2012-04-09 Thread dmccunney
On Mon, Apr 9, 2012 at 4:08 PM, Kenny Emond cheeseylem...@gmail.com wrote:

    I'm going to just not beat around the bush. I'll and ask it straight out.
 What the heck are Telnet, TCP and all those other programs that comes with
 mTCP for?

Internet connectivity is done through TCP-IP, a protocol suite.  In
essence, data sent over the internet is broken up into packets.  Each
packet has a header that indicates the source of the packet, the
intended destination, and the total number of packets included in the
particular communication.  TCP-IP was originally developed as part of
research done by DARPA (the Defense Advanced Research Projects Agency)
for a network that could continue to operate even if segments were
damaged.  So there is no inherent route packets will take to a
destination, nor any requirement that all packets take the *same*
route.  It's the responsibility of the routers along the way to
determine best route to use.

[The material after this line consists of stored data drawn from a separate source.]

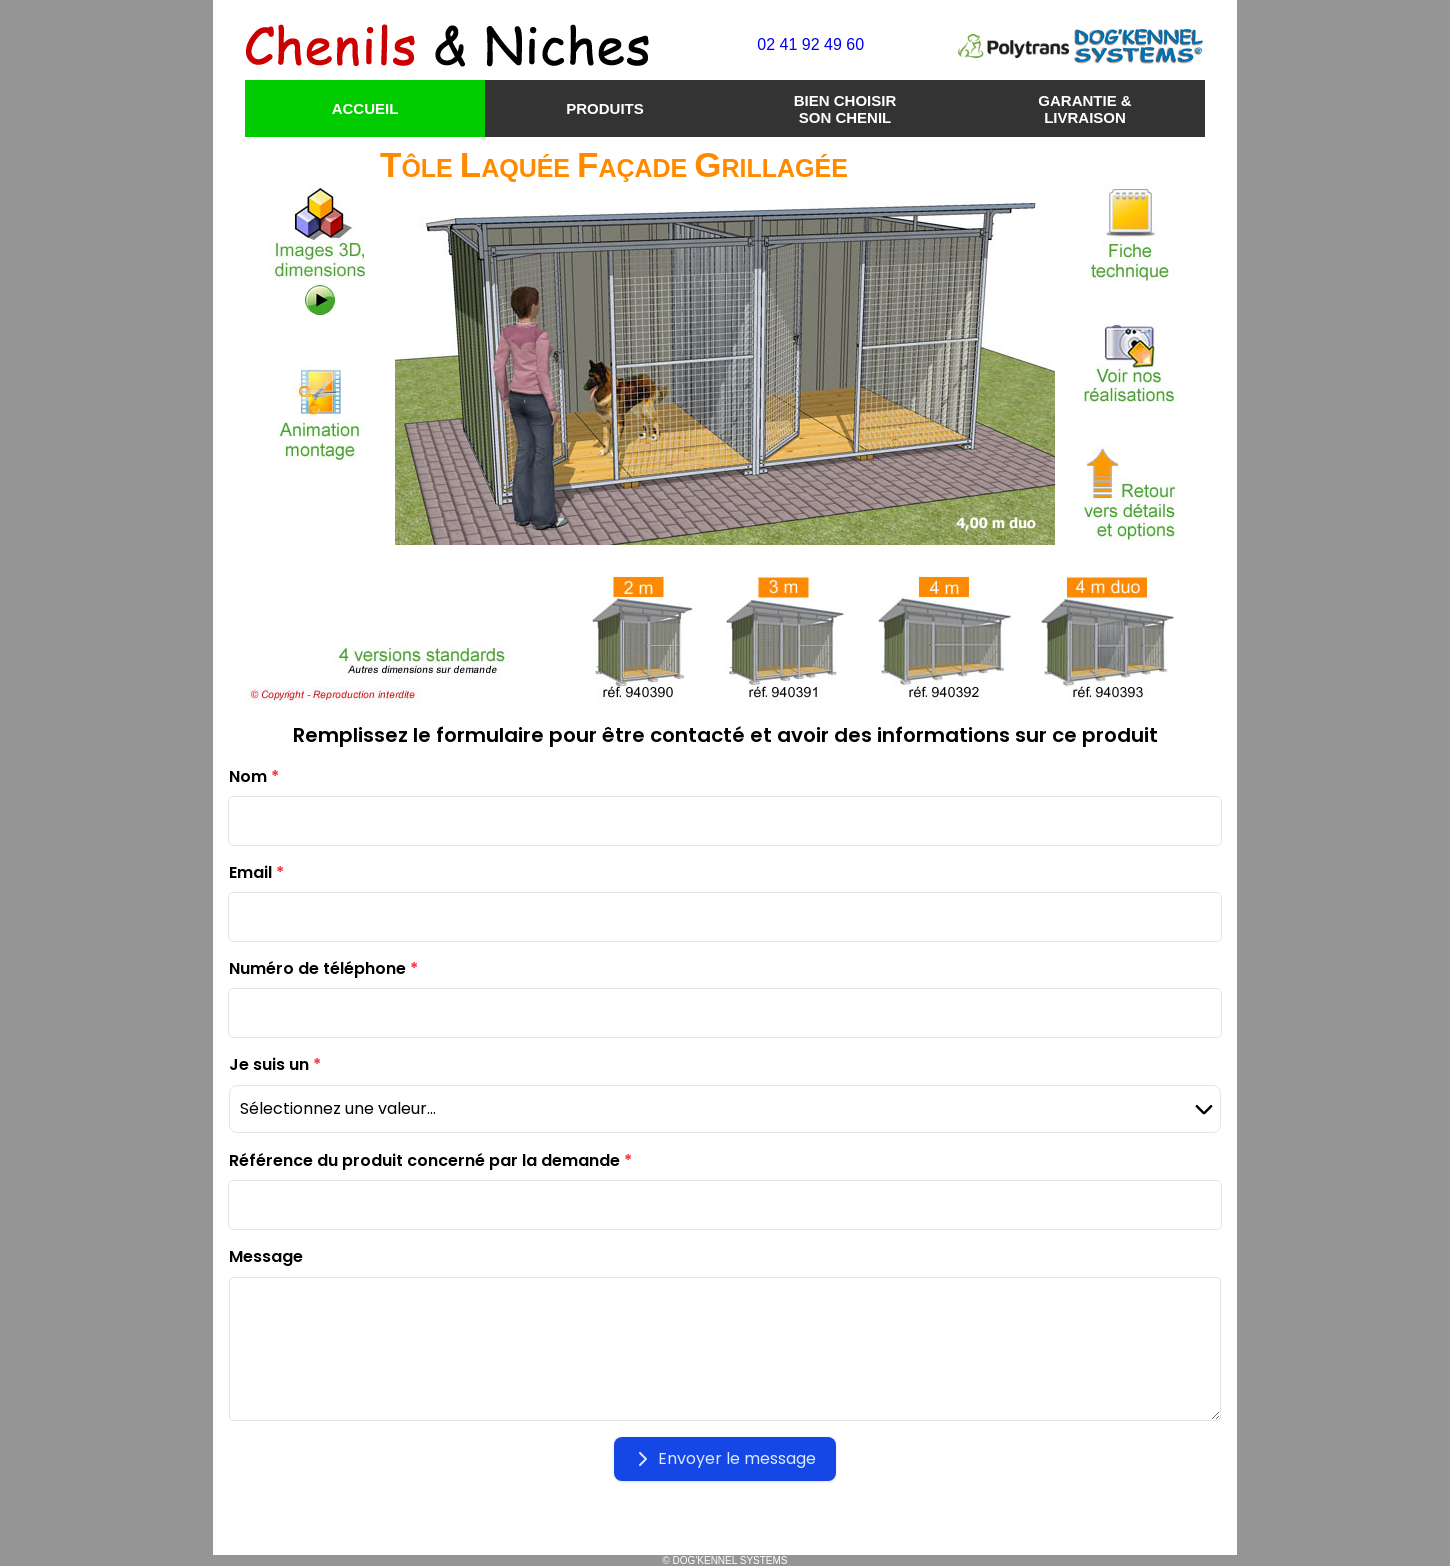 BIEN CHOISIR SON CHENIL (845, 109)
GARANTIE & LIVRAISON (1084, 109)
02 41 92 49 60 (810, 44)
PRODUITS (605, 108)
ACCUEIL (365, 108) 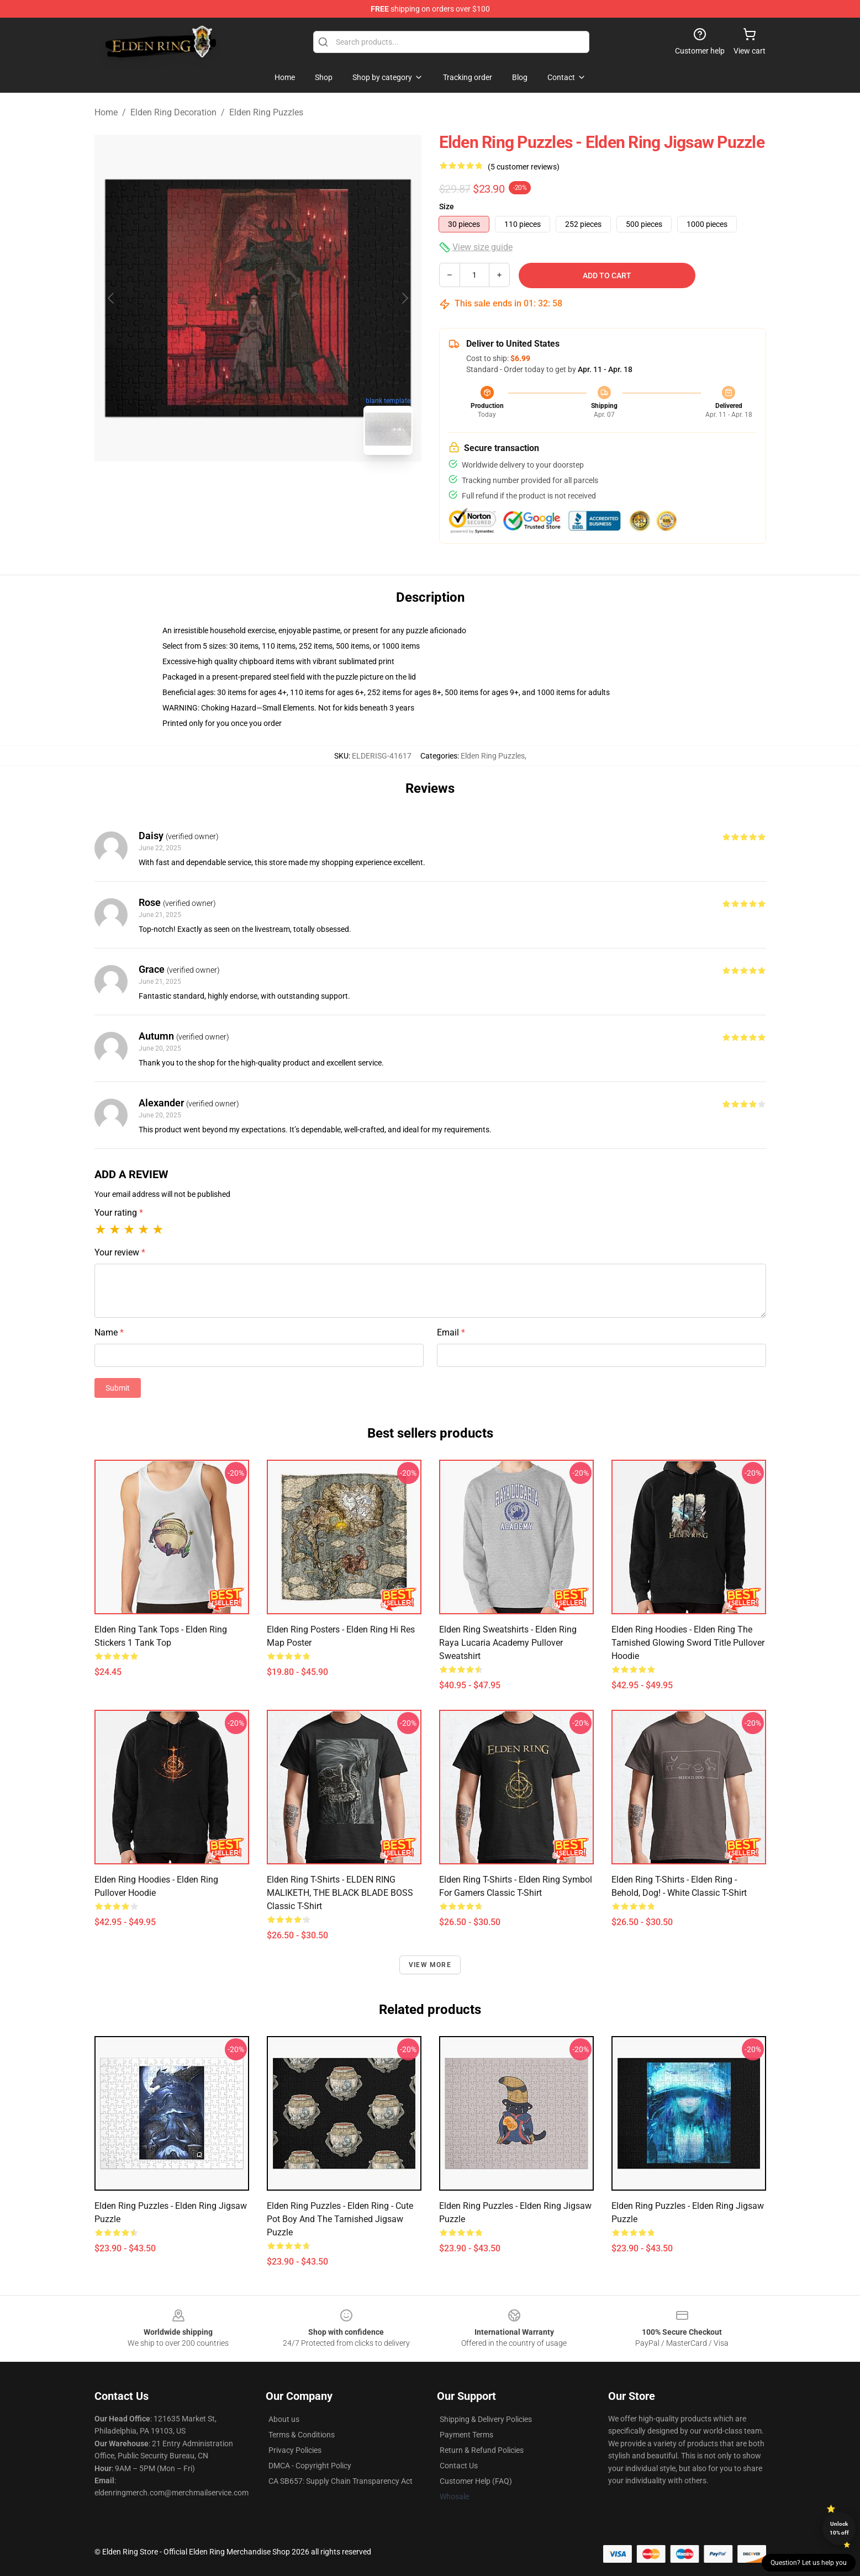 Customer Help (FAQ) (476, 2481)
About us (283, 2419)
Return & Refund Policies (482, 2450)
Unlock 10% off (839, 2528)
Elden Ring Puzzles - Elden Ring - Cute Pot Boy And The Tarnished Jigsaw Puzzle (340, 2219)
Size (446, 206)
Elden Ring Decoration (173, 112)
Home (106, 112)
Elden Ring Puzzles (266, 112)
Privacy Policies (294, 2450)
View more (430, 1965)
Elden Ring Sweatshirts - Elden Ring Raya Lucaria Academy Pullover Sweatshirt (508, 1642)
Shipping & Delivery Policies (486, 2419)
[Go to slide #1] (229, 488)
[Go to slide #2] (286, 488)
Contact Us (459, 2465)
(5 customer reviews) (524, 166)
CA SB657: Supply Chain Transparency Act (340, 2481)
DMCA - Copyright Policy (309, 2465)
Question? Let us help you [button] (809, 2563)
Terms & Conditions (301, 2434)
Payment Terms (466, 2434)
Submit (117, 1388)
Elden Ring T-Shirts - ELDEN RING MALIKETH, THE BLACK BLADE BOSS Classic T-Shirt (340, 1892)
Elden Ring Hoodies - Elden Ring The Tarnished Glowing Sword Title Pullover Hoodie (687, 1642) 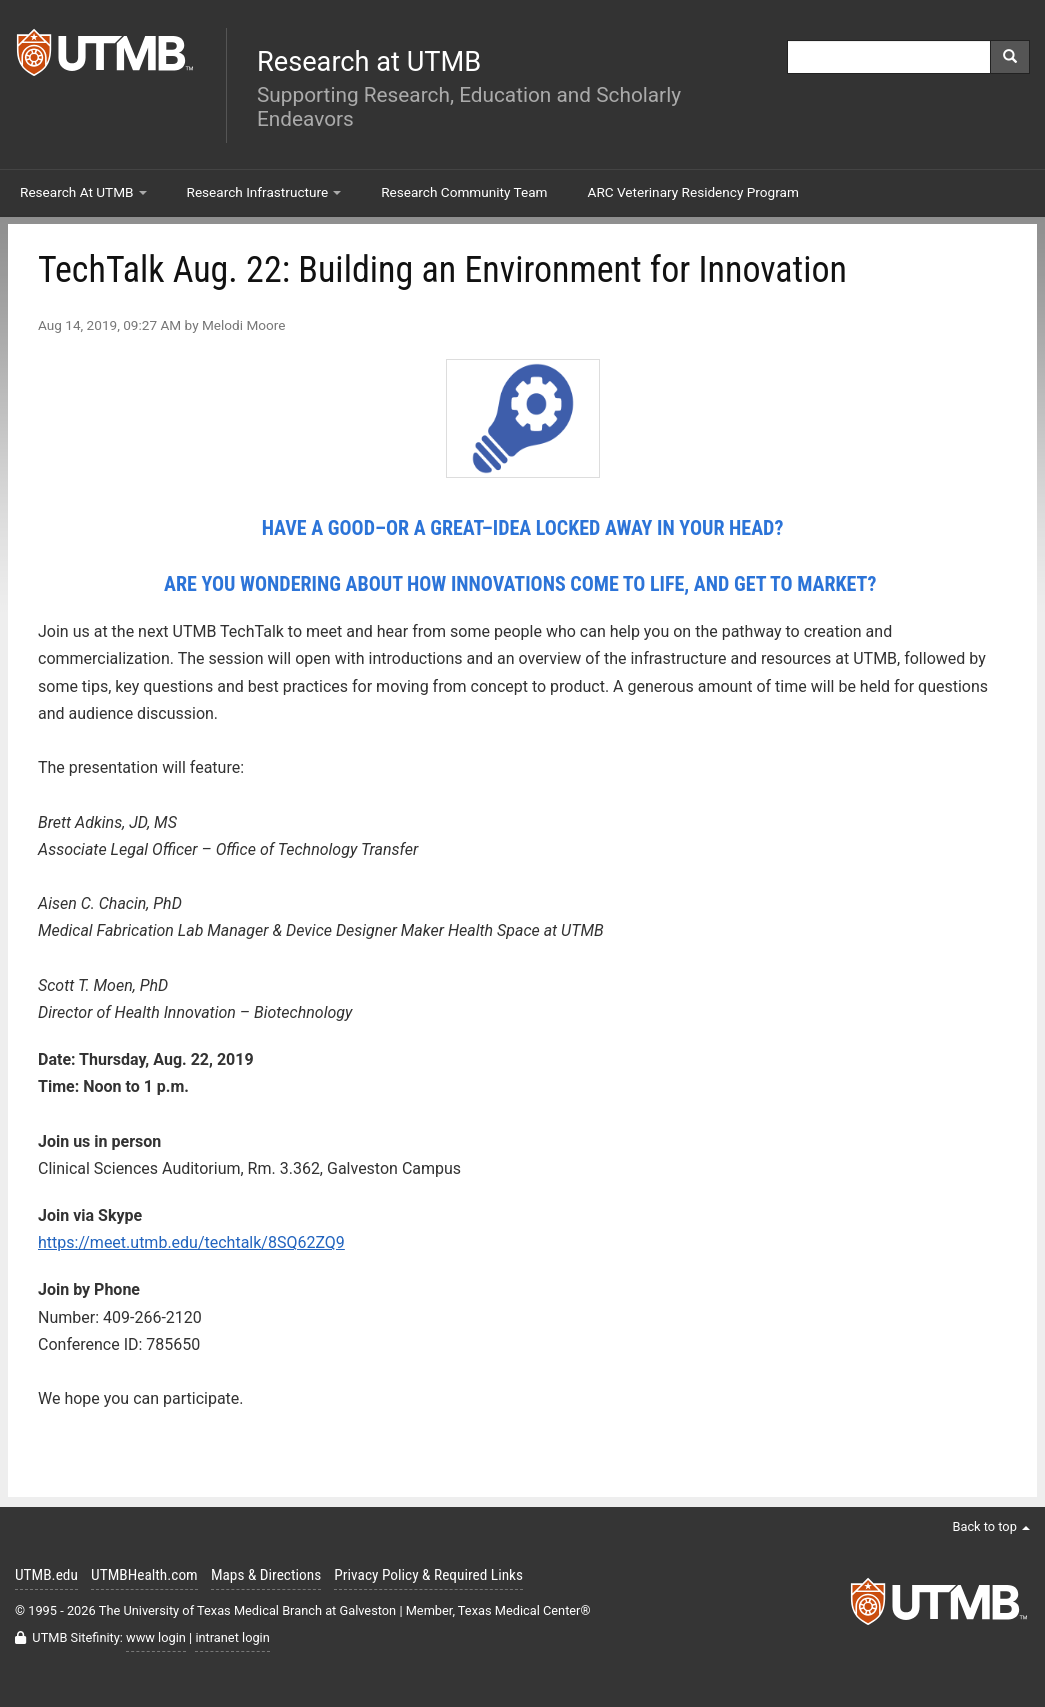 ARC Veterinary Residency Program (693, 192)
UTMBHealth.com (144, 1575)
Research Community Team (464, 192)
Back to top (991, 1526)
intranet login (232, 1637)
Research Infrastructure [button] (264, 192)
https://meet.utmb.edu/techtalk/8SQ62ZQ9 (191, 1242)
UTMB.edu (46, 1575)
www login (156, 1637)
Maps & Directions (266, 1575)
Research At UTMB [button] (83, 192)
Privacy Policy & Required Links (428, 1575) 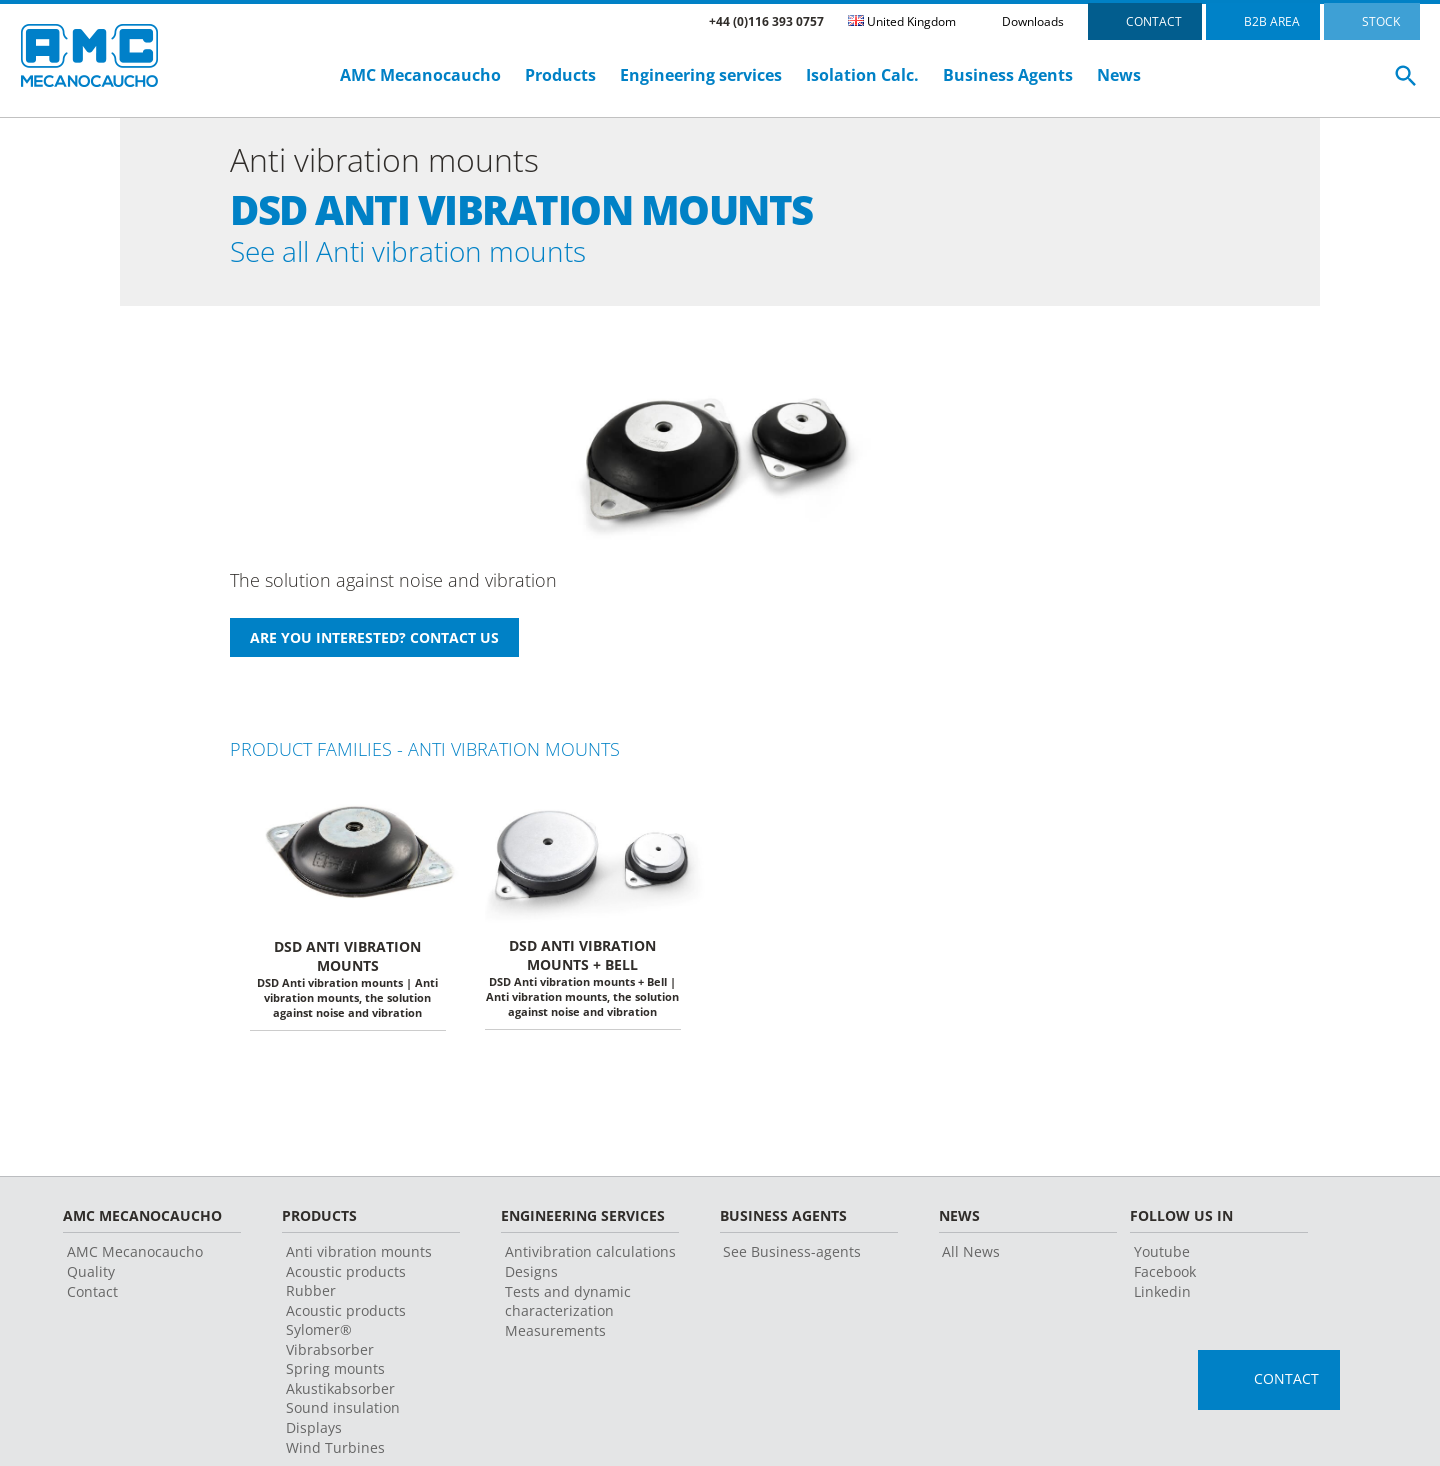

The idea is that if a node is damaged,
packets can take an alternate route to the destination.  There is also
no requirement that packets arrive in a particular order.  Each packet
carries an indicator of which one it is, and the receiving system is
expected to put packets in the correct order for  whatever will deal
with them before passing them along.

TCP-IP is considered a protocol suite because it includes a number of
different protocols.  All use packets, but the nature and purpose of
the packets will vary.  TCP-IP uses the concept of logical ports to
specify the nature and functions.  There are 65,536 possible ports, of
which the first 1,024 are well known ports whose usage has been
standardized.  For instance, an ICMP packet is sent to port 8.  This
is the ping - an inquiry as to whether there is a system at the
specified destination awake and answering traffic.  If there is one,
it's expected to acknowledge the ping with a response.  HTTP traffic
is sent to port 80 at the destination, and sending it to that port
indicates it *is* http traffic.

Telnet is used to establish a connection as a terminal to a remote
system.  If the remote system supports it, and you are an authorized
user, you can open a command line session to the remote host and use
whatever the host provides as a shell, as though you were connecting
through a directly attached terminal.   (On a Linux system, this will
usually be the bash shell, but does not have to be.)  For more secure
connections, a popular variant is ssh, which creates an encrypted
communications session with the other end.  By default, telnet uses
port 23 and ssh uses port 22, but these are not requirements: it's
possible to use any port numbers, as long as both sender and receiver
are configured to do so.

I've made use of telnet and ssh as a sysadmin dealing with servers,
using telnet locally (I was connected to the company LAN and local to
the servers) and ssh via remote (as was connecting over the Internet
from home.  There are an assortment of old BBSes from the MS-DOS days
who have made the transition to the Internet, and are accessible via
telnet rather than a dial-up modem connection.